Chaos Engineering – Chaos in a productive environment

Ronaldo Sales

Chaos Theory states that a small change at the beginning of any event can have unknown consequences in the future. Who doesn’t know the famous phrase (one version) of the butterfly effect?

“The fluttering of a butterfly’s wings in Brazil could trigger a tornado in Texas.”

BUTTERFLY EFFECT – VIA WIKIPEDIA

Based on this principle, the Chaos Engineering methodology, a concept created and executed by Netflix, as well as other large companies, is based on inserting disturbances in a systemic environment and evaluating its behavior in search of aberrations, weaknesses and unpredictable results (not imagined at non-functional requirements gathering time). In addition, of course, being done in a PRODUCTIVE environment, that’s right, in the environment your customers are using and during business hours.

The methodology is based on some principles:

Build a hypothesis

This hypothesis, despite its name, must be built on the standard behavior of the environment/system. For example, my response times are always below 5s and the error rate is around 1%. Or rather, more business-oriented assumptions: 500 purchases per minute are completed. 1000 proposals are closed per hour.

Vary Real World Events

What would be real world events? Common events that can happen in everyday life, such as a database node crash, a virtual machine crash, network slowdown, and so on. These events must be purposely simulated in the environment.

Run Experiments

Here you need to be creative, think of unusual situations such as opening hundreds of telnet connections on a server, killing a service, unplugging a machine (logging in a little), logging in and out massively and randomly.

Automate experiments to run continuously and randomly

Schedule events and experiments to run automatically varying day, time and target.

Minimize negative impacts

It is not an original principle of the methodology, but it must be observed that the customer experience is not affected by generating discomfort, loss of revenue or some other similar impact.

The big question must now be asked: how to apply this concept? should i use Chaos Monkey or some similar application?

For those unfamiliar, Chaos Money is a system that randomly picks one or more virtual machine instances or system and drops it. Of course this is done during business hours, when all the technical professionals are present and can act. So if your business has a well-implemented treadmill, or a very mature Lifecycle process, with and Always testing, shift-left in your team vein, excellent observability of your environment/system (with monitoring, logs, traces, etc), so you can choose to have a system in line with Chaos Monkey. But if this is not the scenario, a Chaos Day can be organized (mobilizing professionals) and outline a Failure Injection Testing strategy, following the principles already listed, and observe the behavior of your environment, identifying the points of failure, the points slowness and points without monitoring/observation coverage (I have used this term because of the English Observability). This should be adjusted accordingly, either to correct an error, optimize slowness or improve observability.

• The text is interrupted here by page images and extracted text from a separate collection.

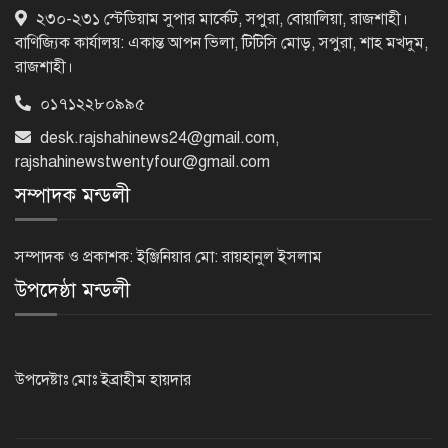
দুর্নীতিমুক্ত প্রশাসন গড়াই সরকারের মূল
২৩০-২৩১ স্টেডিয়াম সুপার মার্কেট, সপুরা, বোয়ালিয়া, রাজশাহী।
লক্ষ্য : ভূমিমন্ত্রী
বাণিজ্যিক কার্যালয়: একান্ত আপন ভিলা, টিটিসি মোড়, সপুরা, শাহ মখদুম,
রাজশাহী।
০১৭১২২৮০৯৯৫
নেসকো কেন, কোনো কিছুই রাজশাহী থেকে
যাবে না: ভূমিমন্ত্রী
desk.rajshahinews24@gmail.com
,
rajshahinewstwentyfour@gmail.com
সম্পাদক মন্ডলী
নগরীকে মাদকমুক্ত ও বিভিন্ন অপরাধমুক্ত
করতে পুলিশের বিশেষ অভিযানে
সম্পাদক ও প্রকাশক: ইঞ্জিনিয়ার মো: রায়হানুল ইসলাম
গ্রেপ্তার-২২
উপদেষ্ঠা মন্ডলী
রাজশাহীতে পুলিশের বিশেষ অভিযানে ৭
মাদক ব্যবসায়ী গ্রেপ্তার
উপদেষ্টাঃ মোঃ ইব্রাহীম হায়দার
৫ আগস্ট গণতান্ত্রিক রাজনৈতিক অধিকার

It may seem a little intimidating to run a Chaos Engineering in your environment, but it can provide an increase in the reliability of your production environment. Of course, this should be done in mature environments in the lifecycle of an application/environment, as the main motive is to identify unexpected behaviors, those that have not been raised in mapping non-functional requirements, and perhaps even identify some kind of inconsistency. functional result of purposely injected failures into the environment. If your maturity is not so high you can choose to impute failures at times of low utilization and for a very short period (Minimize negative impacts).

Netflix even simulates a failure of an entire Amazon EC2 region (EC2 is Amazon’s server hosting service, with the region being the geographic division of the service). Besides the already mentioned Chaos Monkey there is also injection of other flaws; This has led all system engineers to increasingly build services/systems that can handle failures no matter which ones. It is a search for resilience, high availability, care for the user experience.

So, let’s break things into production on purpose?

Main reference: Ali Basiri, Niosha Behnam, Ruud de Rooij, Lorin Hochstein, Luke Kosewski, Justin Reynolds, Casey Rosenthal, “Chaos Engineering”, IEEE Software, vol.33, no. 3, pp. 3541, MayJune 2016, DOI:10.1109/MS.2016.60

*By Ronaldo Sales – Bachelor in Computer Science from Unesp Rio Claro, at www.Yaman.com.br is Manager of the SRE & Automation Services Division.